One of the earliest known proofs in number theory tackles this elegant question:

Problem: Show that \( \sqrt{2} \) cannot be written as a ratio of two integers.
In other words, prove that \( \sqrt{2} \) is irrational.

Step-by-Step Proof (By Contradiction)

Suppose, for contradiction, that \( \sqrt{2} \) is rational.

Then we can write:

\[ \sqrt{2} = \frac{a}{b} \]

where \( a \) and \( b \) are integers with no common factors (i.e., the fraction is in lowest terms).

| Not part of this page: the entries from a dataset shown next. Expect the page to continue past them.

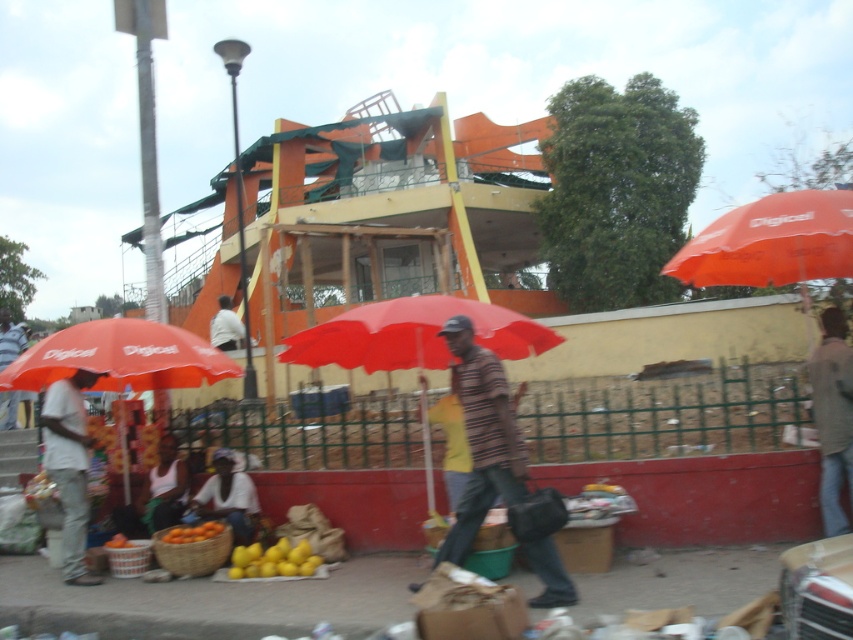 Question: Which point is closer to the camera?

Choices:
 (A) (282, 540)
 (B) (64, 445)
 (C) (187, 513)
 (D) (143, 515)

Answer: (B)

Question: Can you confirm if striped fabric shirt at center is thinner than yellow fabric bag at lower center?

Choices:
 (A) yes
 (B) no

Answer: (B)

Question: Which point appears closest to the camera in this image?

Choices:
 (A) (178, 508)
 (B) (196, 515)
 (C) (291, 557)

Answer: (C)

Question: Is red fabric umbrella at left above green fabric shirt at lower left?

Choices:
 (A) no
 (B) yes

Answer: (B)

Question: Which is nearer to the green fabric shirt at lower left?

Choices:
 (A) orange matte at lower left
 (B) yellow fabric bag at lower center
 (C) yellow matte lemons at center
 (D) light brown fabric shirt at lower left

Answer: (B)

Question: Can you confirm if denim jacket at lower right is smaller than orange matte at lower left?

Choices:
 (A) yes
 (B) no

Answer: (B) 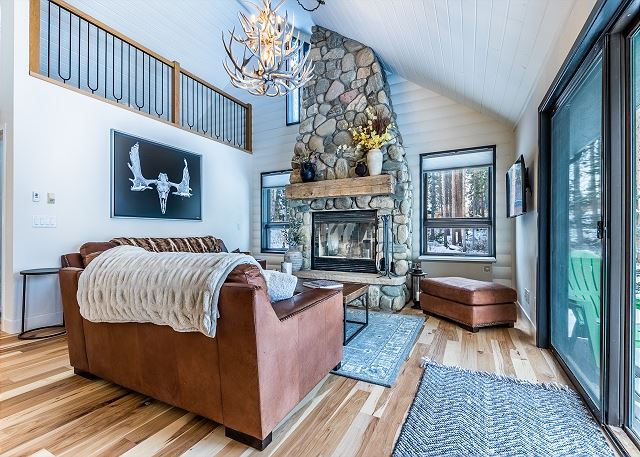 Identify the location of stone chimney. (329, 63), (355, 73), (324, 135), (339, 146), (397, 239), (300, 236). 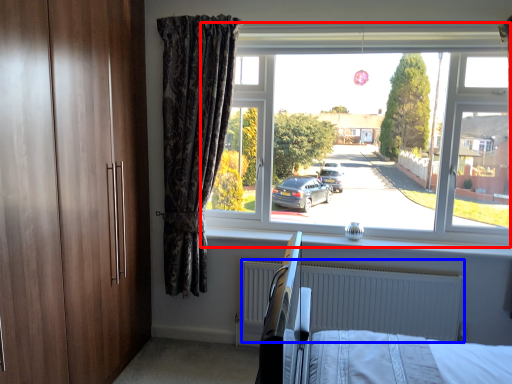 Question: Among these objects, which one is farthest to the camera, window (highlighted by a red box) or radiator (highlighted by a blue box)?

Choices:
 (A) window
 (B) radiator

Answer: (B) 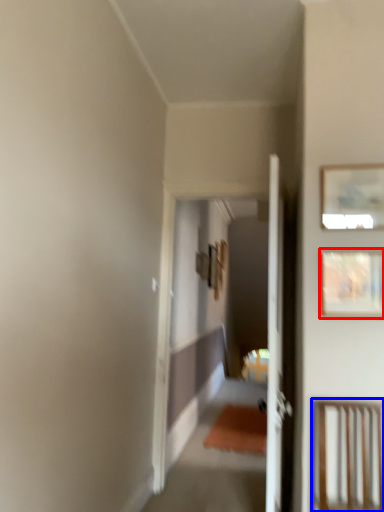 Question: Which point is further to the camera, picture frame (highlighted by a red box) or furniture (highlighted by a blue box)?

Choices:
 (A) picture frame
 (B) furniture

Answer: (A)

\[ \left(\frac{a}{b}\right)^2 = 2 \Rightarrow \frac{a^2}{b^2} = 2 \Rightarrow a^2 = 2b^2 \]

So \( a^2 \) is even, which means \( a \) must also be even (since the square of an odd number is odd).

Let \( a = 2k \) for some integer \( k \).

\[ (2k)^2 = 2b^2 \Rightarrow 4k^2 = 2b^2 \Rightarrow b^2 = 2k^2 \]

So \( b^2 \) is also even → \( b \) is even.

Now we’ve concluded that both \( a \) and \( b \) are even, which means they share a common factor of 2.

But that contradicts our assumption that \( \frac{a}{b} \) was in lowest terms.

Final Answer

\( \sqrt{2} \) cannot be expressed as a ratio of two integers.
Therefore, \( \sqrt{2} \) is irrational.